Since it's been accused of partly being responsible for letting fake news run rampant on its platform, which made several columnists say that it also helped Donald Trump win the presidency, Facebook has been aggressive with getting rid of false news entirely.

It's already tapped Snopes and Associated Press for fact-checking help and for tagging fake news stories. Stories marked as disputed are also banned from being promoted via Facebook ads. Most recently, it deployed "Related Articles," a feature that displays complementary news articles directly under a questionable news item.

The next step is preventing pages that share fake news from buying Facebook ads, regardless if their fake news stories include a disputed link or not.

Fake News Pages Will Be Blocked From Buying Ads

"If Pages repeatedly share stories marked as false, these repeat offenders will no longer be allowed to advertise on Facebook," reads Facebook's announcement.

"This update will help to reduce the distribution of false news which will keep Pages that spread false news from making money."

Facebook said it found instances of Pages buying ads just to spread fake news stories and hoaxes more broadly. This time, if Pages continue sharing stories marked by third-party fact-checkers, Facebook will prevent them for purchasing ads altogether. However, if they stop sharing fake news, they can begin buying ads once more.

Facebook And Its Fake News Problem

Facebook received stern criticisms last year for allegedly doing nothing to stop the spread of fake news on its platform. Ever since, the term "fake news" has been thrown all over the place, notably by the president himself when referring to CNN or other major publications. As TechCrunch notes, Facebook has chosen to use the term "false news" instead.

Rob Leathern, Facebook's product director, said the company has been trying to combat false news in three ways: ending monetary value of fake news, hampering or slowing down their spread, and helping users be better at identifying them when they appear on their newsfeed.

In the case of this newest change, blocking fake news Pages from buying ads will end the monetary value of spreading such news. The company is particularly concerned that some Pages are using false news stories as a way to build an audience.

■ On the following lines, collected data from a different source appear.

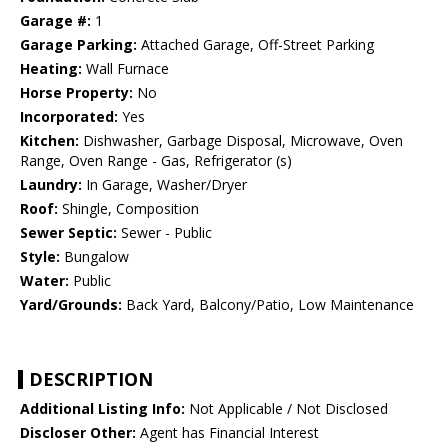
Garage #:
1
Garage Parking:
Attached Garage, Off-Street Parking
Heating:
Wall Furnace
Horse Property:
No
Incorporated:
Yes
Kitchen:
Dishwasher, Garbage Disposal, Microwave, Oven
Range, Oven Range - Gas, Refrigerator (s)
Laundry:
In Garage, Washer/Dryer
Roof:
Shingle, Composition
Sewer Septic:
Sewer - Public
Style:
Bungalow
Water:
Public
Yard/Grounds:
Back Yard, Balcony/Patio, Low Maintenance
DESCRIPTION
Additional Listing Info:
Not Applicable / Not Disclosed
Discloser Other:
Agent has Financial Interest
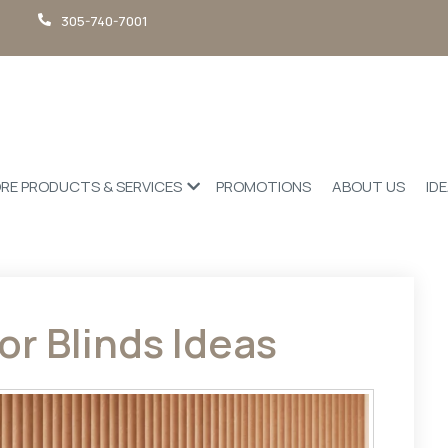
305-740-7001
RE PRODUCTS & SERVICES
PROMOTIONS
ABOUT US
ID
or Blinds Ideas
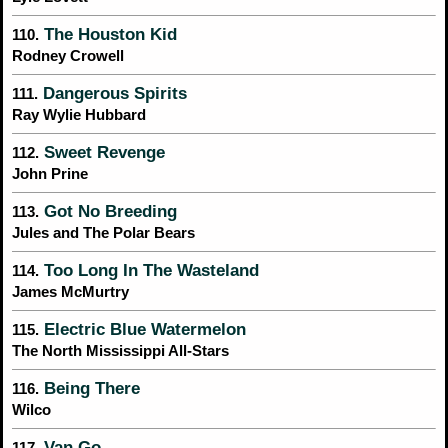
The Houston Kid
110.
Rodney Crowell
Dangerous Spirits
111.
Ray Wylie Hubbard
Sweet Revenge
112.
John Prine
Got No Breeding
113.
Jules and The Polar Bears
Too Long In The Wasteland
114.
James McMurtry
Electric Blue Watermelon
115.
The North Mississippi All-Stars
Being There
116.
Wilco
Van Go
117.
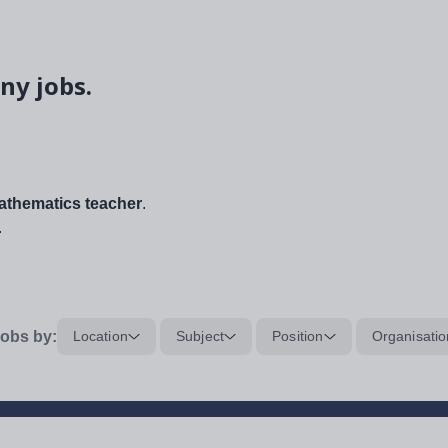
ny jobs.
thematics teacher
.
.
obs by:
Location
Subject
Position
Organisatio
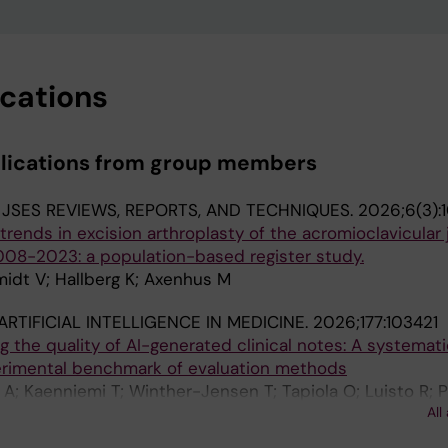
ications
blications from group members
:
JSES REVIEWS, REPORTS, AND TECHNIQUES.
2026;6(3):
rends in excision arthroplasty of the acromioclavicular 
008-2023: a population-based register study.
midt V; Hallberg K; Axenhus M
ARTIFICIAL INTELLIGENCE IN MEDICINE.
2026;177:103421
g the quality of AI-generated clinical notes: A systemat
rimental benchmark of evaluation methods
 A; Kaenniemi T; Winther-Jensen T; Tapiola O; Luisto R; 
All
n M; Sanmark E; Vartiainen V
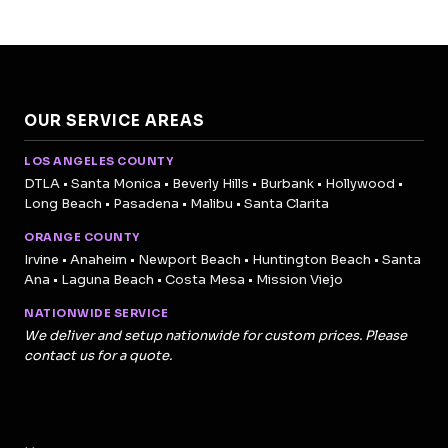
OUR SERVICE AREAS
LOS ANGELES COUNTY
DTLA • Santa Monica • Beverly Hills • Burbank • Hollywood •
Long Beach • Pasadena • Malibu • Santa Clarita
ORANGE COUNTY
Irvine • Anaheim • Newport Beach • Huntington Beach • Santa
Ana • Laguna Beach • Costa Mesa • Mission Viejo
NATIONWIDE SERVICE
We deliver and setup nationwide for custom prices. Please
contact us for a quote.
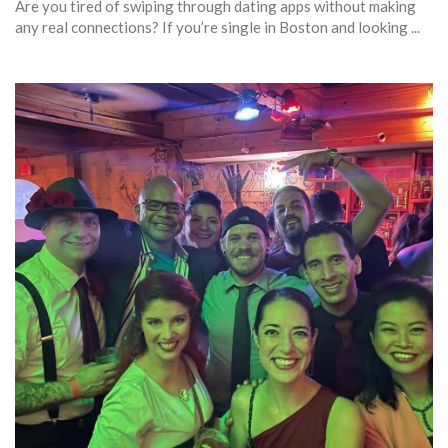
Are you tired of swiping through dating apps without making
any real connections? If you’re single in Boston and looking ...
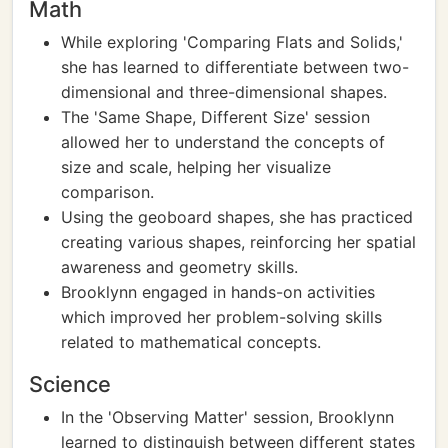
Math
While exploring 'Comparing Flats and Solids,'
she has learned to differentiate between two-
dimensional and three-dimensional shapes.
The 'Same Shape, Different Size' session
allowed her to understand the concepts of
size and scale, helping her visualize
comparison.
Using the geoboard shapes, she has practiced
creating various shapes, reinforcing her spatial
awareness and geometry skills.
Brooklynn engaged in hands-on activities
which improved her problem-solving skills
related to mathematical concepts.
Science
In the 'Observing Matter' session, Brooklynn
learned to distinguish between different states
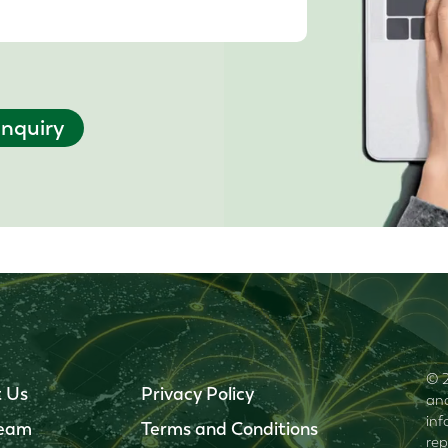
nquiry
© 2
 Us
Privacy Policy
and
inf
Team
Terms and Conditions
rep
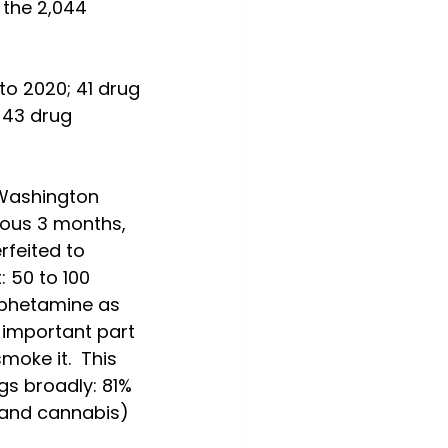
 the 2,044 
to 2020; 41 drug 
 43 drug 
 Washington 
ious 3 months, 
rfeited to 
 50 to 100 
mphetamine as 
 important part 
moke it.  This 
gs broadly: 81% 
and cannabis) 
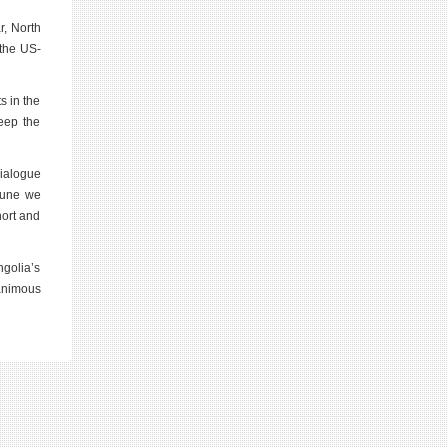
r, North
 the US-
s in the
keep the
Dialogue
 June we
hort and
ngolia’s
nanimous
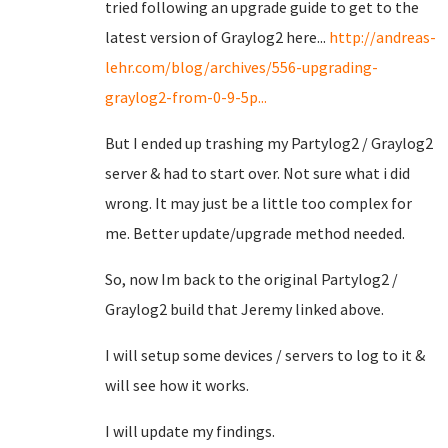
tried following an upgrade guide to get to the
latest version of Graylog2 here...
http://andreas-
lehr.com/blog/archives/556-upgrading-
graylog2-from-0-9-5p...
But I ended up trashing my Partylog2 / Graylog2
server & had to start over. Not sure what i did
wrong. It may just be a little too complex for
me. Better update/upgrade method needed.
So, now Im back to the original Partylog2 /
Graylog2 build that Jeremy linked above.
I will setup some devices / servers to log to it &
will see how it works.
I will update my findings.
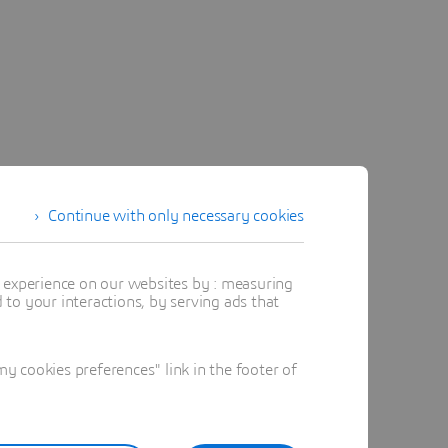
Continue with only necessary cookies
t experience on our websites by : measuring
to your interactions, by serving ads that
 cookies preferences" link in the footer of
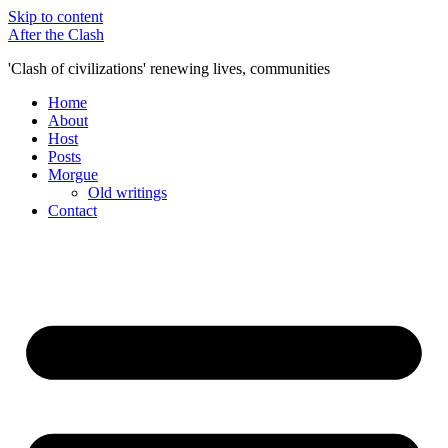
Skip to content
After the Clash
'Clash of civilizations' renewing lives, communities
Home
About
Host
Posts
Morgue
Old writings
Contact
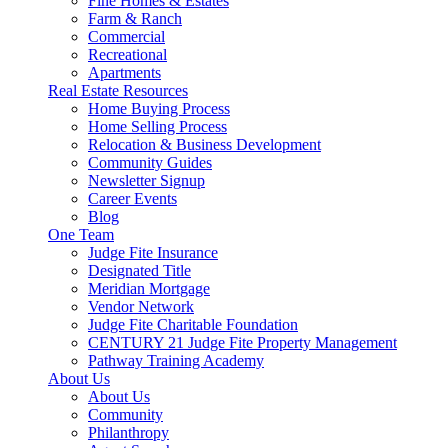
Fine Homes & Estates
Farm & Ranch
Commercial
Recreational
Apartments
Real Estate Resources
Home Buying Process
Home Selling Process
Relocation & Business Development
Community Guides
Newsletter Signup
Career Events
Blog
One Team
Judge Fite Insurance
Designated Title
Meridian Mortgage
Vendor Network
Judge Fite Charitable Foundation
CENTURY 21 Judge Fite Property Management
Pathway Training Academy
About Us
About Us
Community
Philanthropy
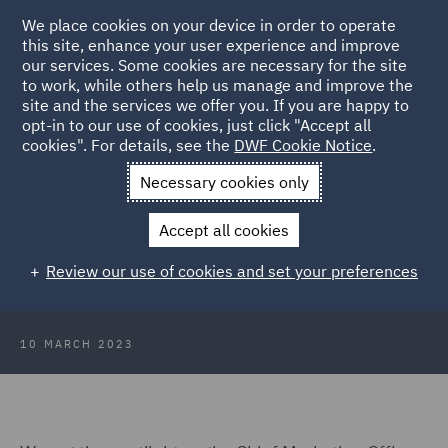
We place cookies on your device in order to operate
this site, enhance your user experience and improve
our services. Some cookies are necessary for the site
to work, while others help us manage and improve the
site and the services we offer you. If you are happy to
Back to Articles
opt-in to our use of cookies, just click "Accept all
cookies". For details, see the
DWF Cookie Notice
.
Home
News and Insights
Insights
Link Interview Zelinda
Necessary cookies only
Bennett
Accept all cookies
Link Network Inspire Interview
Review our use of cookies and set your preferences
with... Zelinda Bennett
10 MARCH 2023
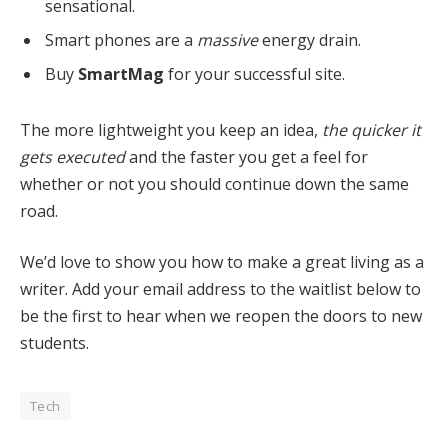
sensational.
Smart phones are a
massive
energy drain.
Buy
SmartMag
for your successful site.
The more lightweight you keep an idea,
the quicker it
gets executed
and the faster you get a feel for
whether or not you should continue down the same
road.
We’d love to show you how to make a great living as a
writer. Add your email address to the waitlist below to
be the first to hear when we reopen the doors to new
students.
Tech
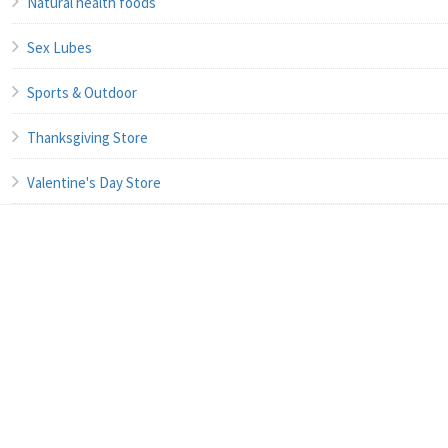
Natural health foods
Sex Lubes
Sports & Outdoor
Thanksgiving Store
Valentine's Day Store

Shutting down their ability to create and push ads will severely handicap them in trying to attract audiences.

Facebook failed to mention any specifics — for instance, how many links to false news stories a Page must share before it gets blocked from buying ads, and for that matter, how long it'll take for them to get unblocked suppose they stop sharing such items.

"Obviously, it's not a single instance. It's a repeated pattern of misinformation," said Leathern.